Certes, les petits opérateurs de bus sont le plus souvent détenus par des intérêts noirs, métis ou indiens. Mais ils n’ont pas le monopole de la représentation de ces intérêts et ne sont pas le seul vecteur d’empowerment dans les transports publics. Les grands opérateurs, qu’il s’agisse de la société PUTCO (la seule compagnie de bus cotée en bourse), qui dessert l’agglomération de Johannesburg, ou de Golden Arrow, qui dessert celle du Cap, ont ouvert ou feint d’ouvrir leur capital à des intérêts noirs pour répondre à l’exigence des pouvoirs publics et aux contraintes des nouvelles règles de passation des marchés publics. Si bien que, selon le ministère des Transports, 60 % des subventions dont bénéficient les opérateurs de bus reviennent désormais à des opérateurs détenus par des intérêts noirs, alors même que les opérateurs traditionnels ont préservé leur part de marché (dans l’agglomération de Johannesburg, PUTCO a remporté la totalité des contrats pour l’attribution desquels elle était en concurrence). Les pouvoirs publics ne sont toutefois pas dupes de ces résultats et ils poursuivent patiemment leur entreprise de démocratisation de ce secteur d’activité.
Faut-il toutefois briser le monopole des grands opérateurs publics ou privés pour promouvoir les intérêts noirs dans l’industrie des transports ? Le ministère des Transports ne conteste pas que la consolidation des opérateurs soit à terme probable, voire souhaitable pour la qualité et le coût du service, mais il considère qu’elle doit être consécutive à la promotion préalable des petits opérateurs.

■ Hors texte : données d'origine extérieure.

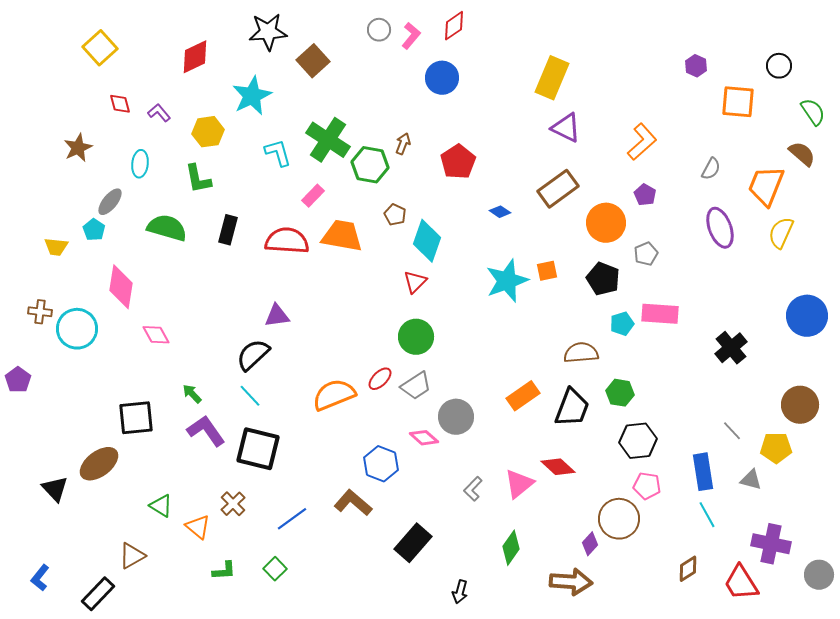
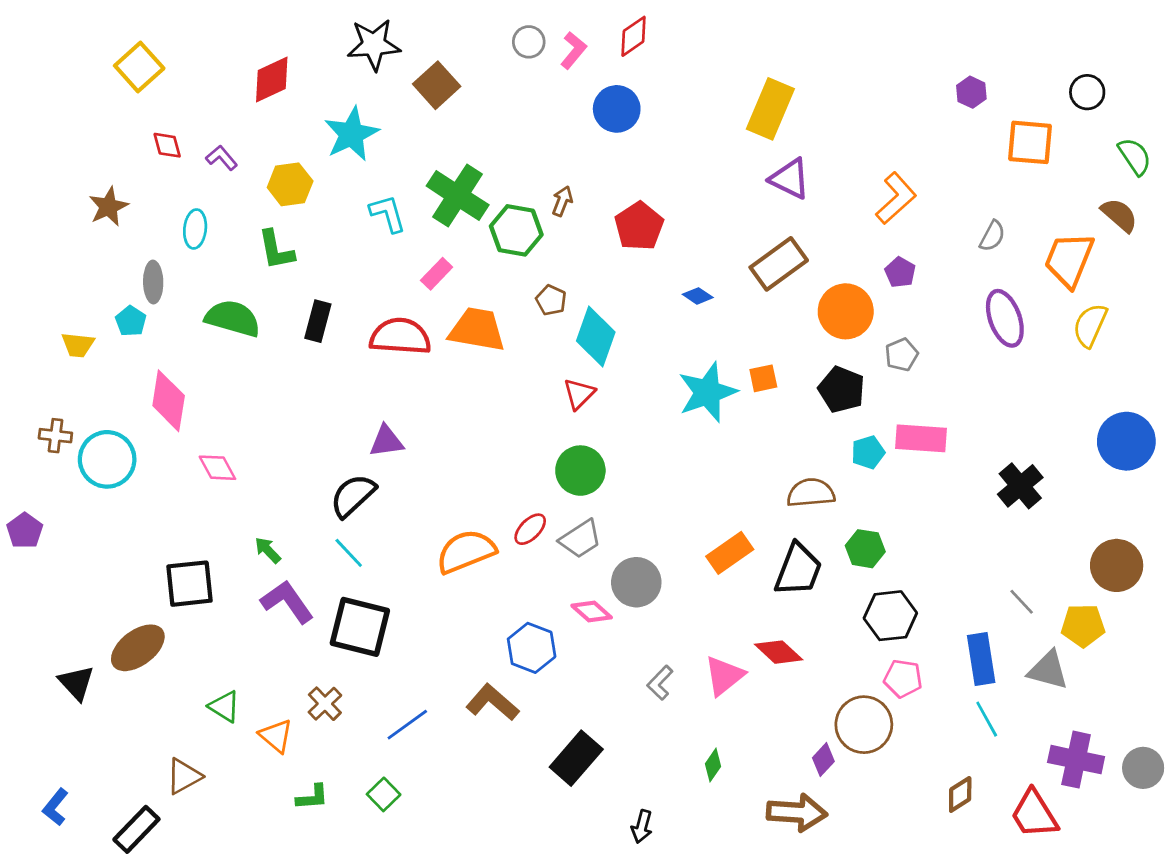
gray ellipse: (110, 202) -> (153, 282), turned -40
gray triangle: (751, 480) -> (1048, 670), size x1.4
green diamond: (511, 548) -> (713, 765), size x0.7
gray circle: (819, 575) -> (1143, 768), moved

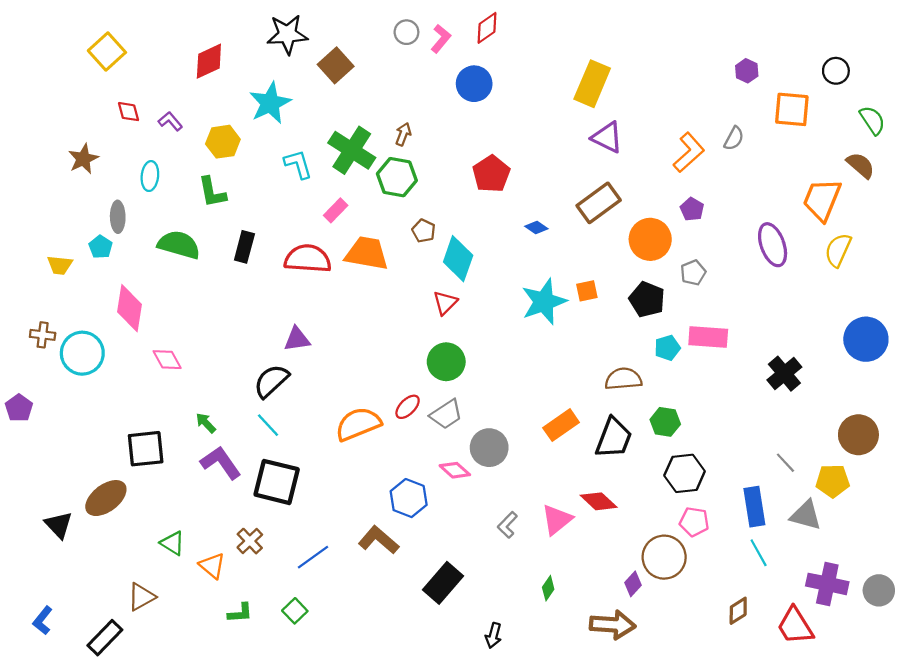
brown arrow: (562, 201) -> (403, 134), moved
gray semicircle: (992, 236) -> (734, 138), moved

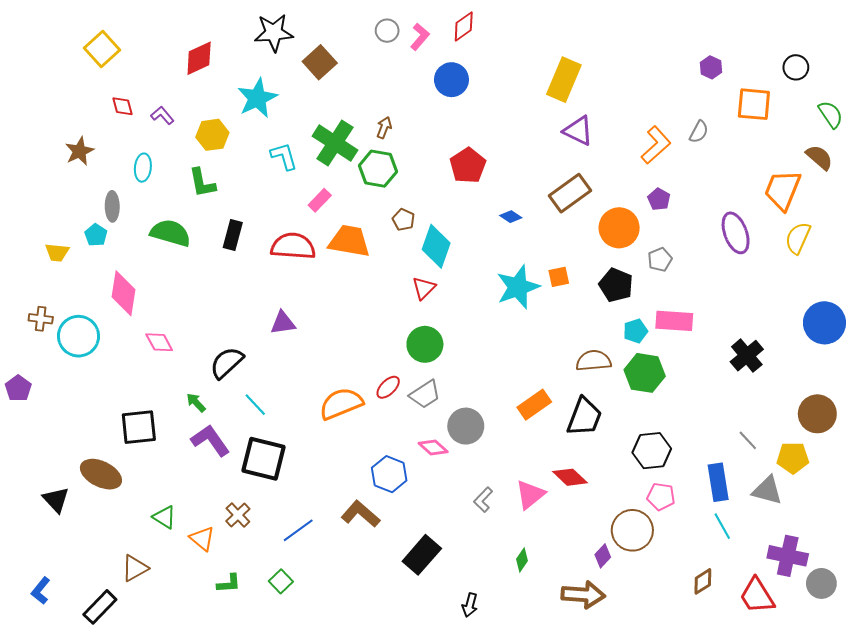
black semicircle: (271, 381) -> (227, 363), moved
green hexagon: (665, 422) -> (645, 373), moved, size x1.4
brown ellipse: (106, 498) -> (101, 474), turned 63
gray circle: (879, 590) -> (821, 583), moved

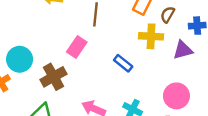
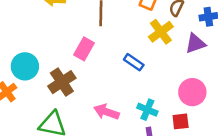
yellow cross: (151, 36) -> (161, 32), turned -35

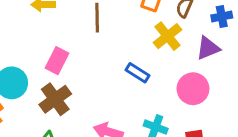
pink rectangle: (84, 49) -> (57, 61), moved
pink circle: (192, 92) -> (193, 89), moved

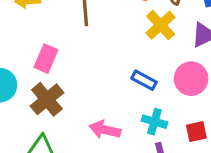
blue rectangle: (138, 73) -> (144, 80), moved

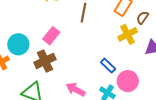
pink circle: (191, 79) -> (128, 81), moved

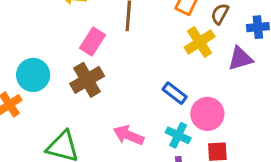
pink rectangle: (51, 36) -> (93, 41), moved
brown cross: (45, 61) -> (87, 80), moved

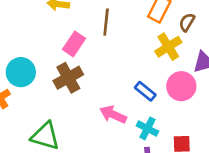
pink circle: (207, 114) -> (181, 86), moved
pink arrow: (129, 135) -> (113, 114), moved

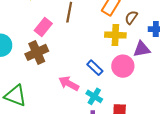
yellow cross: (168, 47) -> (115, 35), turned 30

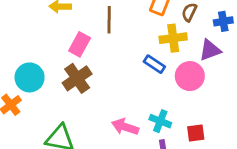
blue rectangle: (95, 68) -> (154, 64), moved
pink arrow: (69, 83) -> (125, 127), moved

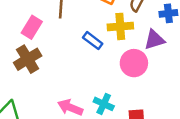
blue rectangle: (154, 64) -> (93, 41), moved

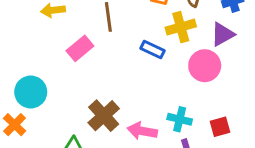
pink rectangle: (32, 27) -> (80, 48), turned 30
brown cross: (28, 59) -> (104, 116), moved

La COSATU – et en particulier la fédération des transports, la South African Transport and Allied Workers Union – conteste cette stratégie aux deux motifs suivants : d’une part, la qualité du service serait mieux assurée par les grands opérateurs ; d’autre part, l’industrie des transport par autobus n’est pas suffisamment profitable pour que le transfert de la propriété des opérateurs à des intérêts noirs puisse constituer un objectif stratégique.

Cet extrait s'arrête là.